Great! If you take a look at the saved CSV file you'll see the text and the vector embedding for that text.

Comparing Embeddings Using Cosine Similarity

Now, let's talk about how we can compare embeddings using cosine similarity. Cosine similarity gets the distance between two vectors and represents it as a single number. We can use this technique to see how similar one piece of text is to another piece of text.

Lets compare the first two sentence in the dataframe

import json
from openai.embeddings_utils import cosine_similarity

df = pd.read_csv("sample_text_with_embeddings.csv")

text1_embedding = json.loads(df.iloc[0]['embeddings'])
text2_embedding = json.loads(df.iloc[1]['embeddings'])
cosine_sim = cosine_similarity(text1_embedding, text2_embedding)

If we compare the first two sentences in our dataframe, we'll get a cosine similarity of 0.8137. These two pieces of text are pretty similar because they are pulled from the same paragraph. But if we check the cosine distance between the first and last piece of text, the similarity will be smaller because they are less relevant to each other.

Thinking Bigger!

The example above just shows you how to check how similar two pieces of text are. In this case we only have 5 pieces of text, so you can manually check the distances between them.

But suppose, I had an entire chapter full of text from a history textbook. How would you handle large amounts of data and what would you be able to do with it?

Well, we can use vector similarity to find the closest matching pieces of text. For example, we can search for particular information in the textbook and find the pieces of text that are most similar to our query.

I won't extract text from the whole chapter, but we can use the sample text we used previously to understand how this works.

df = pd.read_csv("sample_text_with_embeddings.csv")
question = "What did westward expansion lead to?"
question_vector = openai.Embedding.create(input=[question], model="text-embedding-ada-002")['data'][0]['embedding']

df['similarities'] = df['embeddings'].apply(lambda x: cosine_similarity(json.loads(x), question_vector))
df = df.sort_values("similarities", ascending=False)

print(df.head())
text  ... similarities
3  Jefferson and the Republicans promoted a west-...  ...     0.854431
1  The outcome of the Great War for Empire left G...  ...     0.817069
0  In June 1775, the city of New York faced a per...  ...     0.771593
4  Merchants John Jacob Astor and Robert Oliver b...  ...     0.769621
2  More important, col- onists raised constitutio...  ...     0.760737

Printing the dataframe, you can see which pieces of text are most similar to the query query.

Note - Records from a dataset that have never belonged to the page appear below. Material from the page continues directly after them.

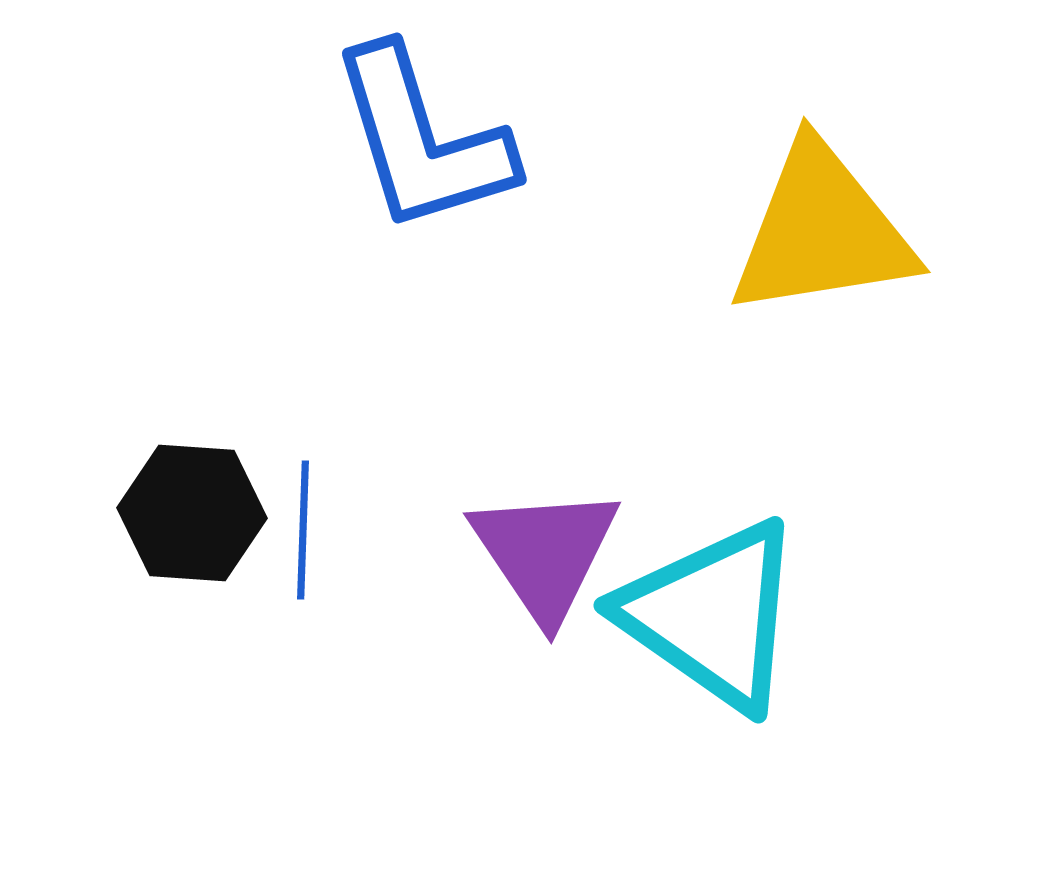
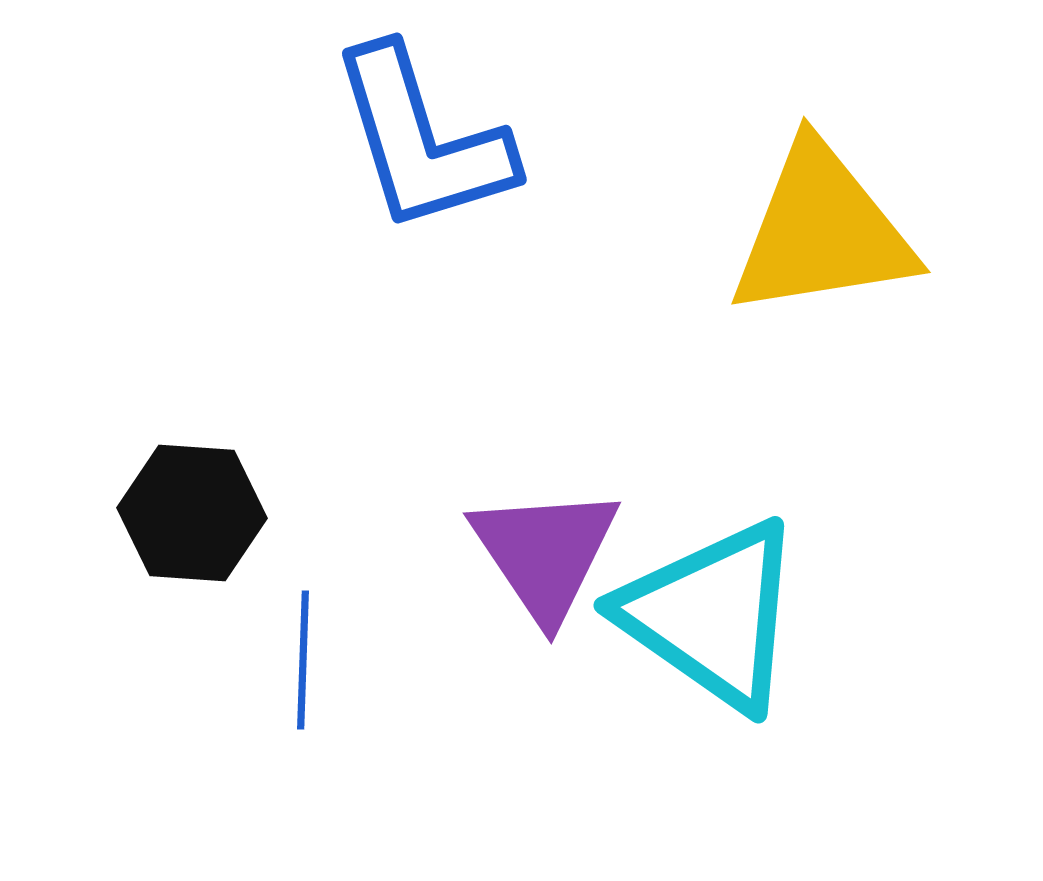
blue line: moved 130 px down
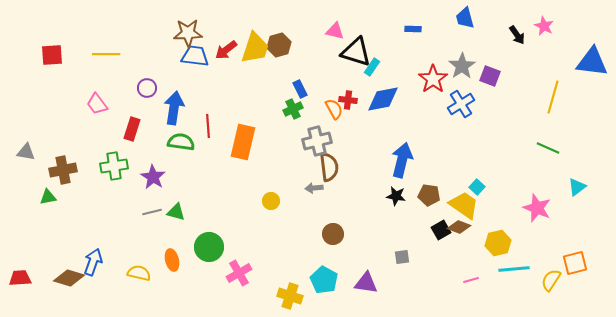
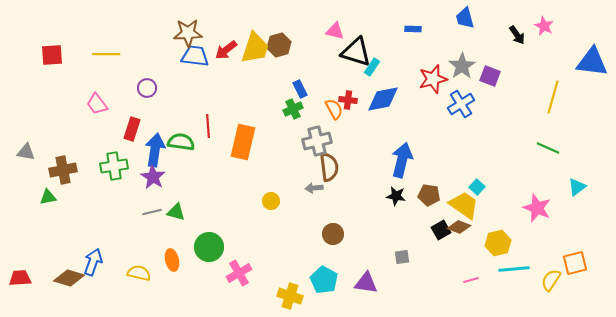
red star at (433, 79): rotated 20 degrees clockwise
blue arrow at (174, 108): moved 19 px left, 42 px down
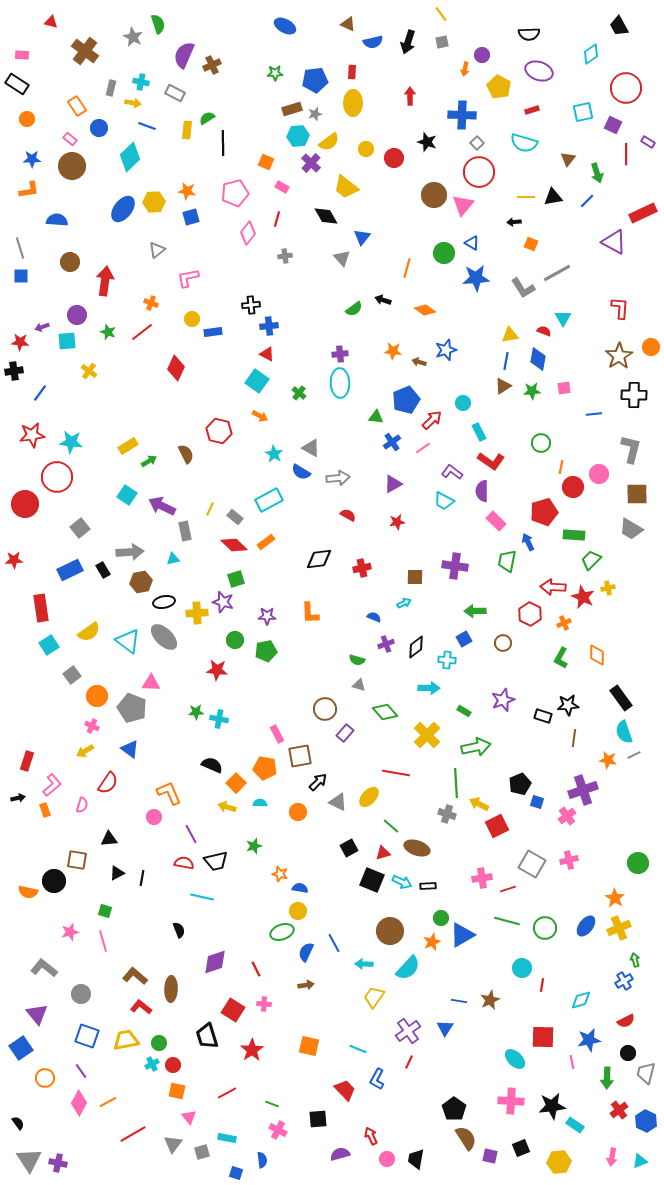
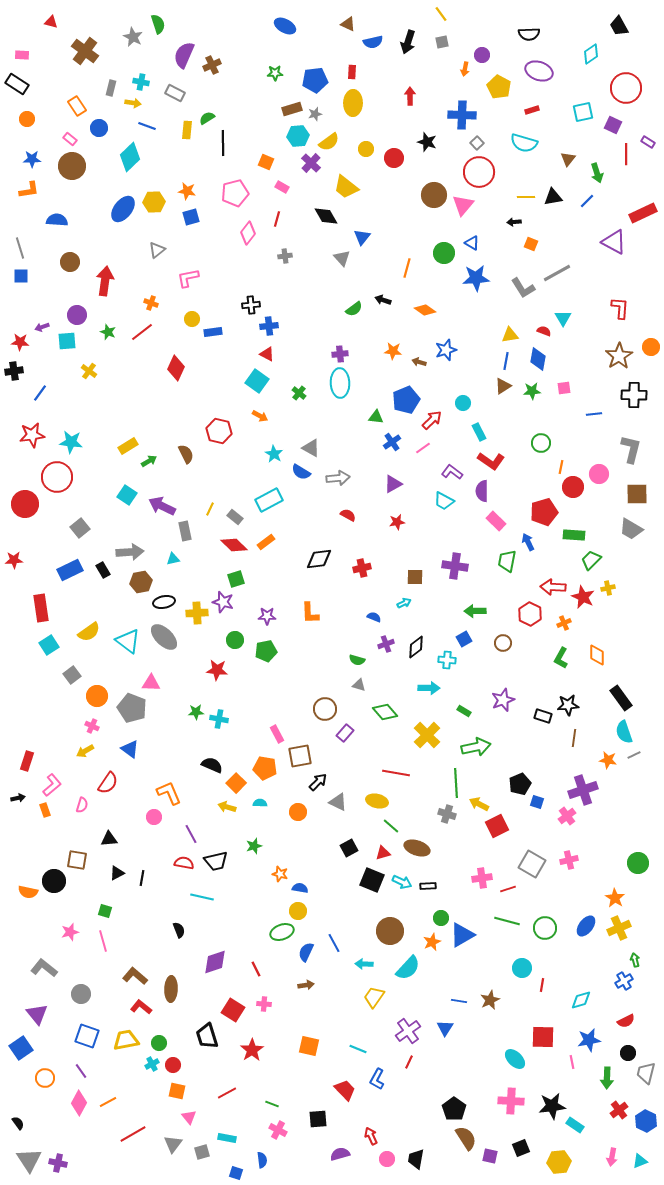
yellow ellipse at (369, 797): moved 8 px right, 4 px down; rotated 60 degrees clockwise
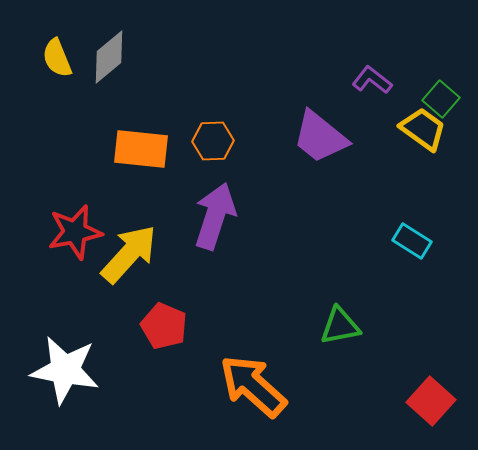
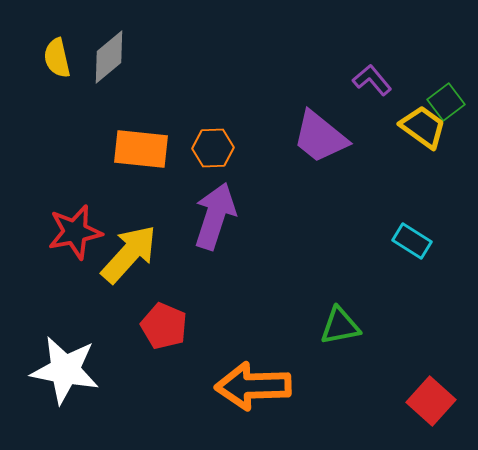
yellow semicircle: rotated 9 degrees clockwise
purple L-shape: rotated 12 degrees clockwise
green square: moved 5 px right, 3 px down; rotated 12 degrees clockwise
yellow trapezoid: moved 2 px up
orange hexagon: moved 7 px down
orange arrow: rotated 44 degrees counterclockwise
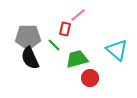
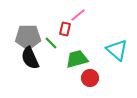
green line: moved 3 px left, 2 px up
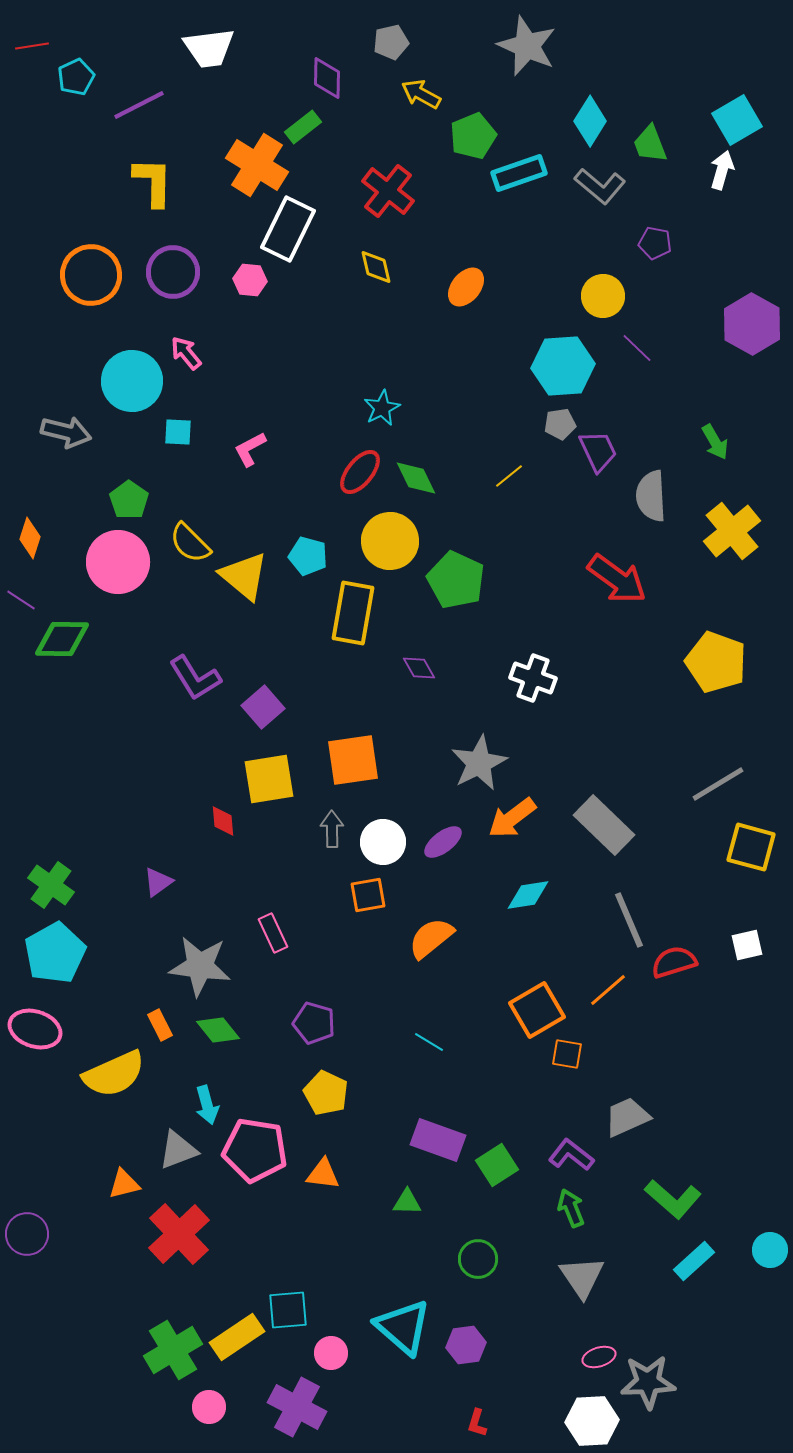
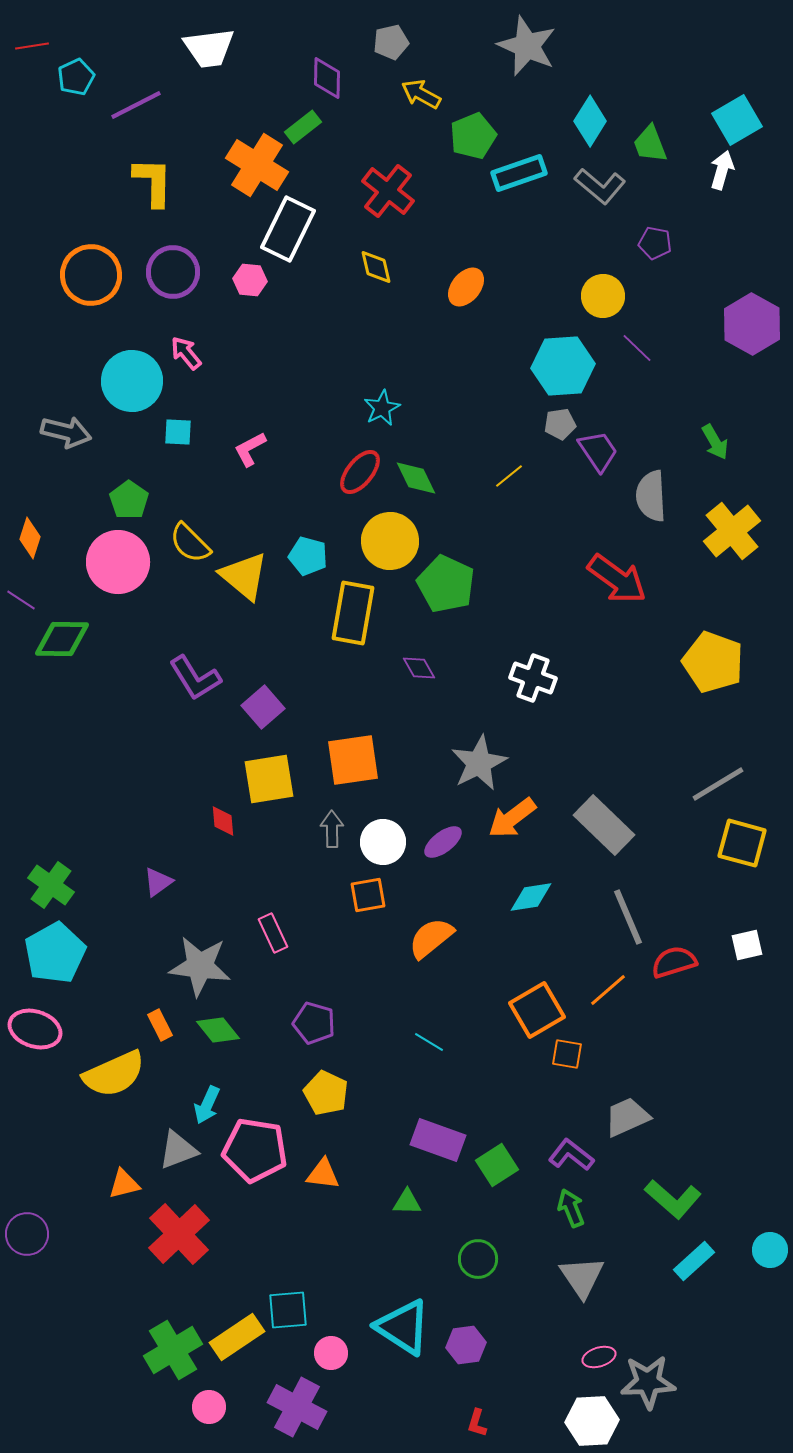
purple line at (139, 105): moved 3 px left
purple trapezoid at (598, 451): rotated 9 degrees counterclockwise
green pentagon at (456, 580): moved 10 px left, 4 px down
yellow pentagon at (716, 662): moved 3 px left
yellow square at (751, 847): moved 9 px left, 4 px up
cyan diamond at (528, 895): moved 3 px right, 2 px down
gray line at (629, 920): moved 1 px left, 3 px up
cyan arrow at (207, 1105): rotated 39 degrees clockwise
cyan triangle at (403, 1327): rotated 8 degrees counterclockwise
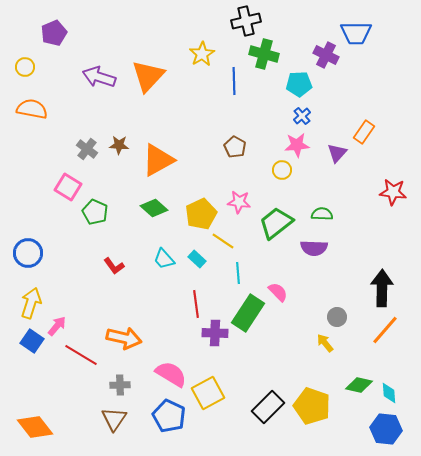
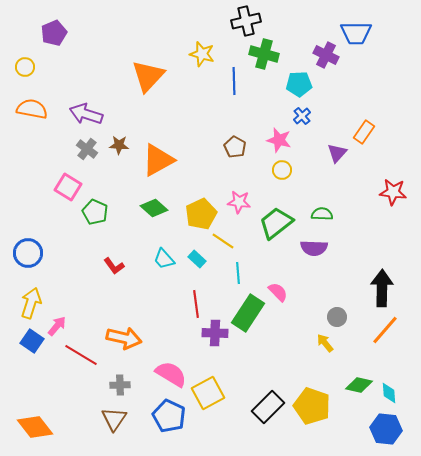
yellow star at (202, 54): rotated 25 degrees counterclockwise
purple arrow at (99, 77): moved 13 px left, 37 px down
pink star at (297, 145): moved 18 px left, 5 px up; rotated 20 degrees clockwise
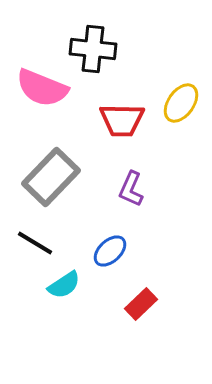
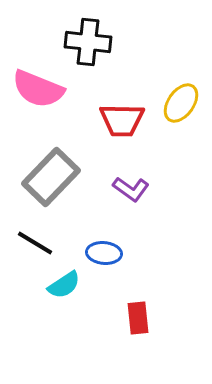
black cross: moved 5 px left, 7 px up
pink semicircle: moved 4 px left, 1 px down
purple L-shape: rotated 78 degrees counterclockwise
blue ellipse: moved 6 px left, 2 px down; rotated 48 degrees clockwise
red rectangle: moved 3 px left, 14 px down; rotated 52 degrees counterclockwise
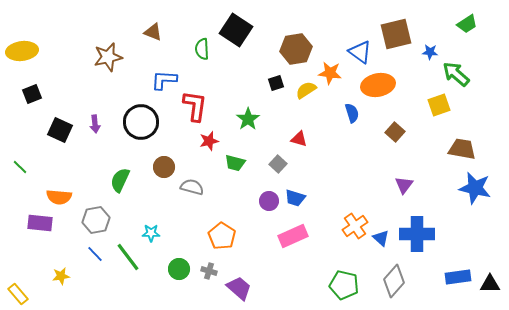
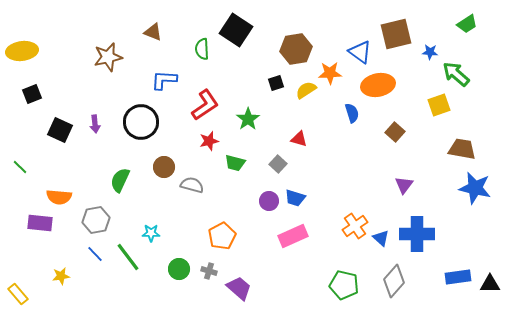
orange star at (330, 73): rotated 10 degrees counterclockwise
red L-shape at (195, 106): moved 10 px right, 1 px up; rotated 48 degrees clockwise
gray semicircle at (192, 187): moved 2 px up
orange pentagon at (222, 236): rotated 12 degrees clockwise
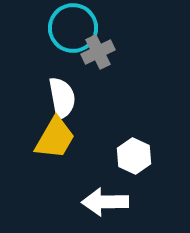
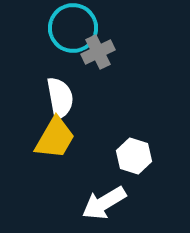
white semicircle: moved 2 px left
white hexagon: rotated 8 degrees counterclockwise
white arrow: moved 1 px left, 1 px down; rotated 30 degrees counterclockwise
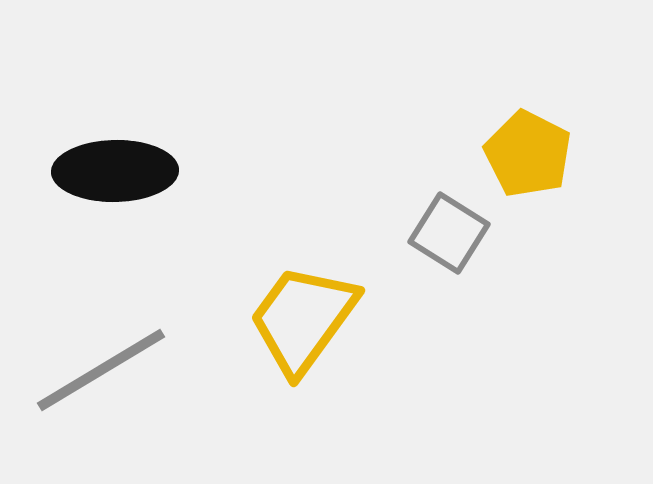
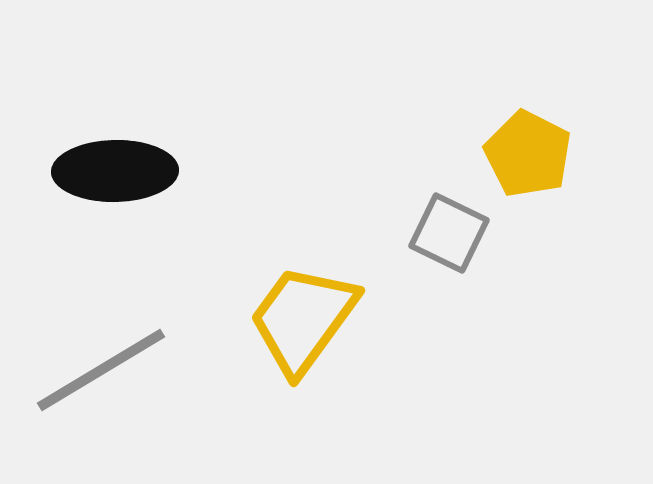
gray square: rotated 6 degrees counterclockwise
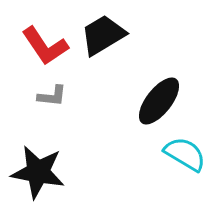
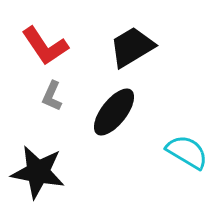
black trapezoid: moved 29 px right, 12 px down
gray L-shape: rotated 108 degrees clockwise
black ellipse: moved 45 px left, 11 px down
cyan semicircle: moved 2 px right, 2 px up
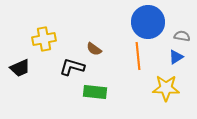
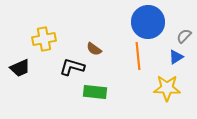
gray semicircle: moved 2 px right; rotated 56 degrees counterclockwise
yellow star: moved 1 px right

What's next? -> Vector Databases

Using dataframes to store our data will not work very well when we have large amounts of text. Calling the cosine_similarity function for each row of data is not ideal if we want to quickly get our answers. This is where vector databases come in. Vector databases make it much easier to store and search for unstructured data. I'll be writing a post about it soon, so be sure to subscribe if you don't want to miss it.

Conclusion

In this post, we've shown you how to generate embeddings using OpenAI's Python SDK, how to compare embeddings using cosine similarity, and how to build a primitive version of semantic search using vector similarity to analyze large amounts of data. So go ahead and try it out!